Bessma Khalaf is an Iraqi interdisciplinary artist, born in 1978 in Baghdad. When Bessma was 12 years old, she immigrated to the United States with her family. Her works are influenced by the life in two very different worlds. Trying to control every aspect of her creation, Bessama herself is often featured in her artworks.
Through her works in a variety of mediums, like photography, performance and video, Khalaf explores the limits of place. Her practice thrives on the coalition between possibility and futility. She takes inspiration from both Iraqi and American landscapes and blends into them, becoming a part of their traditions and histories.
In This Land is My Land, the work she did while studying at the California College of the Arts, Bessma filmed herself eating cheap baked goods for 26 minutes, depicting the wonder of an immigrant in the culture of gluttony and excess. The artist tried to portray a tragic hero who fell down a horse in her work titled Monument. She sat for six hours on a horse made of ice until the horse melted down. The idea that art and rebirth are connected, Khalaf captured in her work titled Tree Painting. The artist painted a dead Christmas tree green for five hours in her studio.
Khalaf went to San Diego State University in San Diego, California, where she obtained her Bachelor in Arts.

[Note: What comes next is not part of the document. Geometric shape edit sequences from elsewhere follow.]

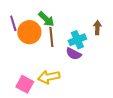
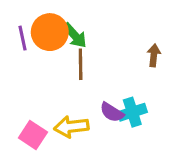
orange circle: (29, 32) -> (50, 32), moved
cyan cross: (77, 40) -> (132, 112), moved
purple semicircle: (74, 54) -> (112, 112), moved

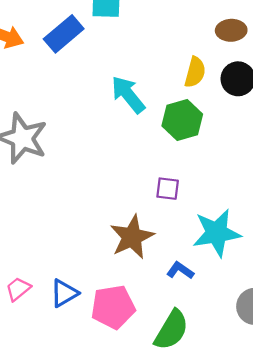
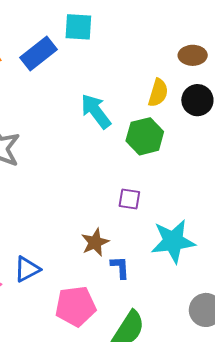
brown star: (132, 237) -> (95, 242), size x0.7
blue L-shape: (180, 270) -> (120, 267), moved, turned 50
blue triangle: (64, 293) -> (27, 269), moved

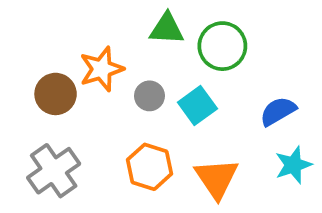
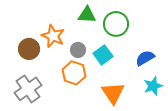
orange star: (102, 69) -> (53, 36), turned -30
orange hexagon: (149, 167) -> (74, 73), moved

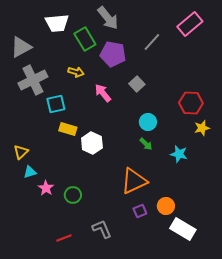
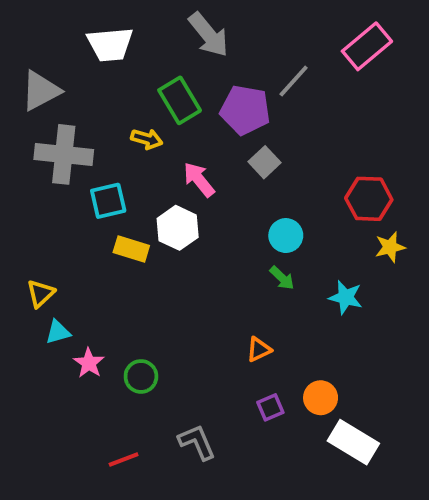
green rectangle: (85, 39) -> (180, 100), moved
purple pentagon: (113, 54) -> (245, 110), moved
gray cross: (33, 80) -> (64, 154), turned 32
white hexagon: (92, 143) -> (178, 228), moved
orange triangle: (134, 181) -> (259, 349), size x0.5

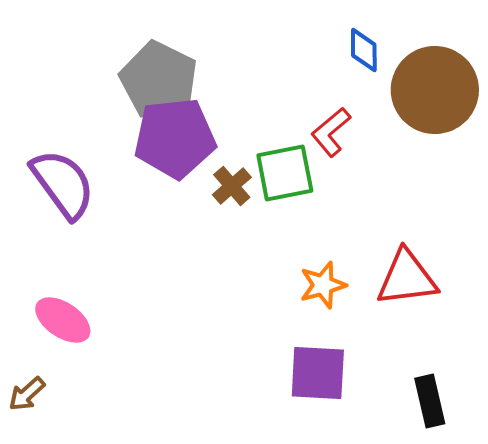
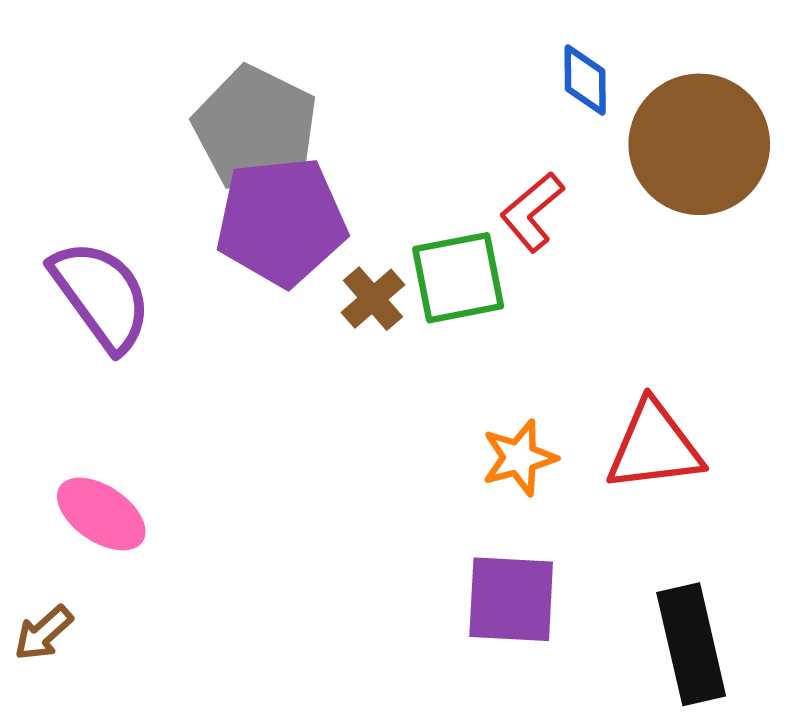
black rectangle: (430, 401) -> (691, 644), size x1.4

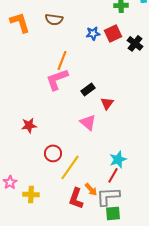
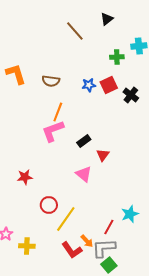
brown semicircle: (54, 19) -> (51, 81), moved
cyan star: (118, 159) -> (130, 214), moved
red L-shape: (76, 198) -> (72, 250), turned -55
green square: (113, 213) -> (109, 265), turned -35

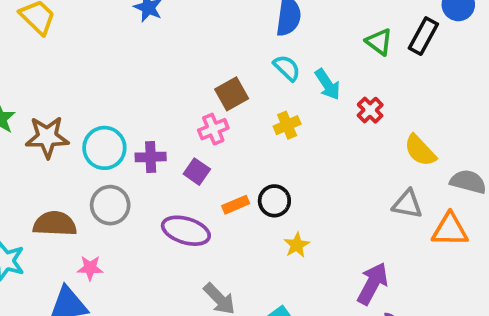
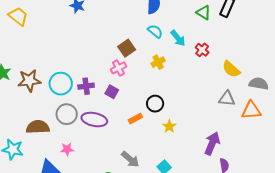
orange rectangle: (236, 205) -> (135, 119), moved
purple ellipse: (186, 231) -> (94, 120), moved
pink star: (90, 268) -> (67, 149), moved

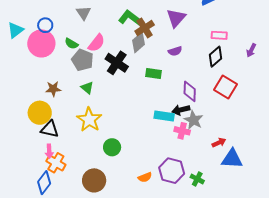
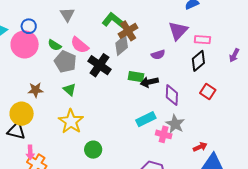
purple triangle: (176, 18) -> (178, 31), moved
pink semicircle: (96, 43) -> (80, 45), turned 90
red square: (225, 87) -> (208, 91), size x0.7
black arrow: (181, 110) -> (149, 82), moved
cyan rectangle: (164, 116) -> (146, 119), turned -36
black triangle: (50, 129) -> (16, 131), moved

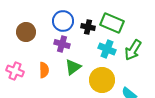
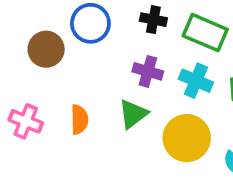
blue circle: (63, 21) -> (90, 23), moved
black cross: (88, 27) -> (153, 20), moved
purple cross: (62, 44) -> (148, 71), moved

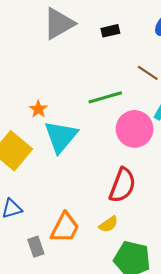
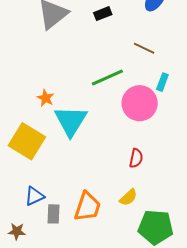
red semicircle: (122, 185) -> (136, 158), size x0.6
gray rectangle: (36, 247) -> (54, 214), moved, turned 30

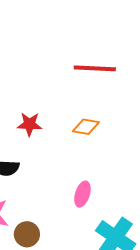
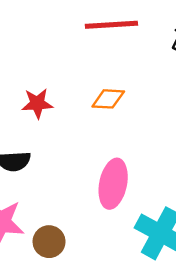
pink ellipse: (82, 194) -> (113, 184), size x1.5

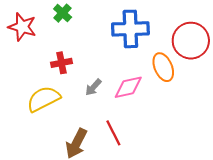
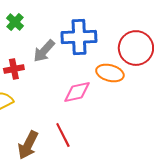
orange ellipse: (163, 67) -> (110, 73), turned -52
gray arrow: (93, 87) -> (44, 51), moved, size x1.4

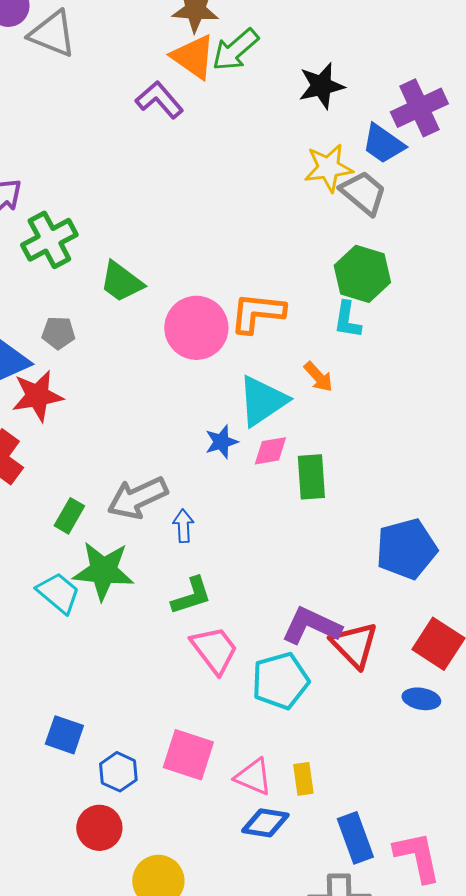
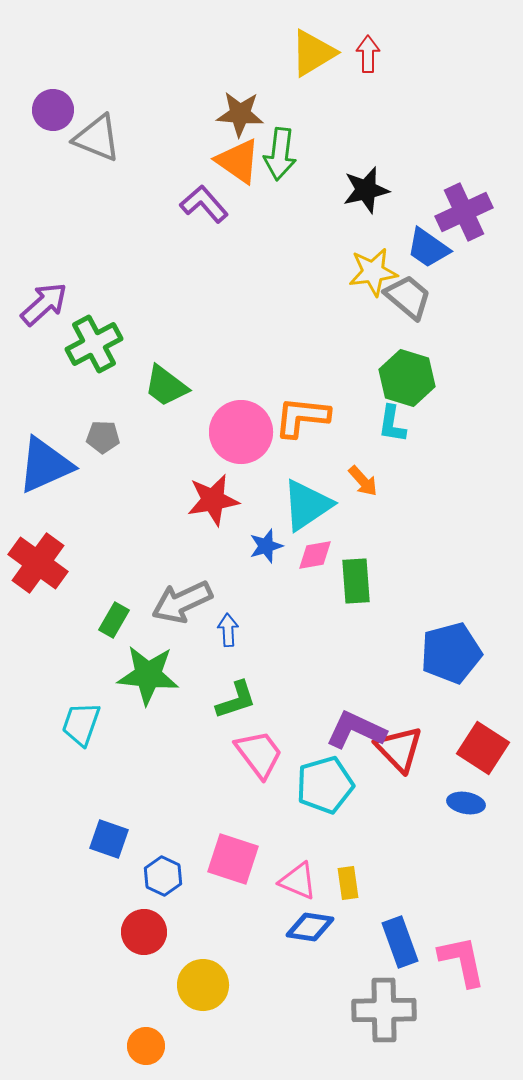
green arrow: (235, 50) -> (280, 154), turned -42
red star: (37, 396) -> (213, 500), moved
cyan trapezoid: (58, 593) -> (81, 724), moved, turned -111

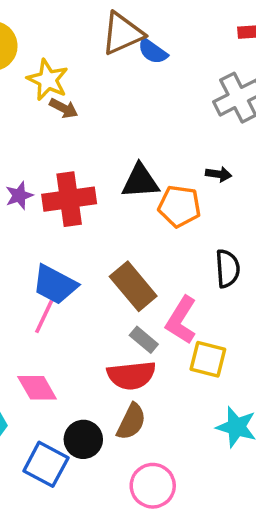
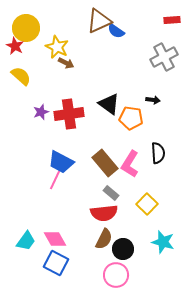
black triangle: (140, 181) -> (109, 104), turned 40
pink L-shape: (181, 320) -> (130, 164), moved
yellow square: (208, 359) -> (147, 204), turned 30
pink diamond: (37, 388) -> (55, 239), moved
black circle: (83, 439) -> (123, 249), moved

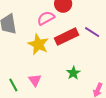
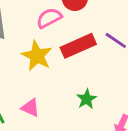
pink triangle: (35, 80) -> (30, 108), turned -32

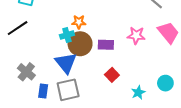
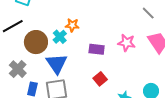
cyan cross: (67, 35) -> (60, 37), turned -32
brown circle: (80, 44) -> (36, 42), moved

She received her Master of Fine Arts from the California College of the Arts in San Francisco, California. Khalaf's artworks have been displayed in numerous exhibitions and shows in New York, San Francisco, Santa Monica and Baltimore.
In 2015, Bessama's artworks were featured in Second Nature exhibition, a four-person show organized by Hashimoto Contemporary Gallery in San Francisco. The show also featured the works of Jacqueline Norheim, Dan Swindel and Steuart Pittman. The common thing for all four artists is that they use their experience as material for their creations, which has become a "second nature" for them.
The artist received a Murphy Cadogan Fellowship and the Vision from the New California Award. She also did a residency at the Kala Art Institute in Berkley, California.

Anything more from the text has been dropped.